И опять черный ворон ночи взял под крыло золотое яйцо небосвода. Мирно звякал бубенец в хвосте каравана. Жадно вдыхая ночной воздух, покачивалась на верблюде в кеджебе-паланкине белолицая Гюль-Нагаль. Впереди рядом с караванбаши шел Эзбер-ходжа, заткнув обе полы халата за пояс. Вдруг позади послышались топот копыт, разбойный свист, крик о помощи. Эзбер-ходжа бросился назад, подбежал к своим верблюдам и остолбенел.
Какие-то разбойники в лохмотьях, из-под которых выглядывала одежда ясаулов, схватили Гюль-Нагаль, заткнули ей рот и, перекинув через седло, приторачивали к коню. А она, стараясь отбиться, извивалась в их руках как змея.

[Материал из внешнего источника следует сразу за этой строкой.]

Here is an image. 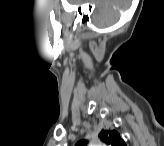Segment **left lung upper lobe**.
Returning a JSON list of instances; mask_svg holds the SVG:
<instances>
[{
  "mask_svg": "<svg viewBox=\"0 0 164 146\" xmlns=\"http://www.w3.org/2000/svg\"><path fill=\"white\" fill-rule=\"evenodd\" d=\"M99 137L102 141L112 146H125L124 140L121 138L120 134L115 130H102L99 134ZM86 141H79L76 146H85Z\"/></svg>",
  "mask_w": 164,
  "mask_h": 146,
  "instance_id": "5c2ea615",
  "label": "left lung upper lobe"
}]
</instances>
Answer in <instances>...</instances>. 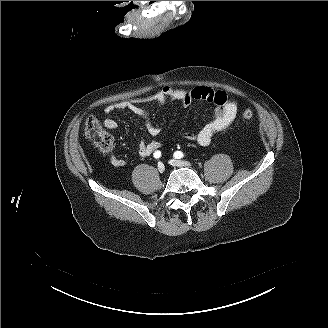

Эзбер-ходжа смотрел, выпучив глаза. Разбойники захохотали, гикнули и умчались, и пыль от копыт их коней заслонила звезды. Эзбер-ходжа сказал:
— Эй, шах! Пусть и смерть тебе на здоровье будет! — подошел к остановившемуся каравану, взобрался в опустевшее кеджебе, вздохнул и поник головой.
10
Шах Амад пребывал на троне. Достойные сидеть сидели, другие же остались стоять. На почетном месте восседали послы в чужеземных одеждах. Шахиншахский посол говорил:
— … На это я ответил шахиншаху так: «Правитель, который задумал сделать своих подданных хорошими людьми, должен прежде сам стать хорошим человеком, дабы не уподобиться тому глупцу, который решил выпрямить кривую тень, не выпрямив самого предмета, который дает эту тень».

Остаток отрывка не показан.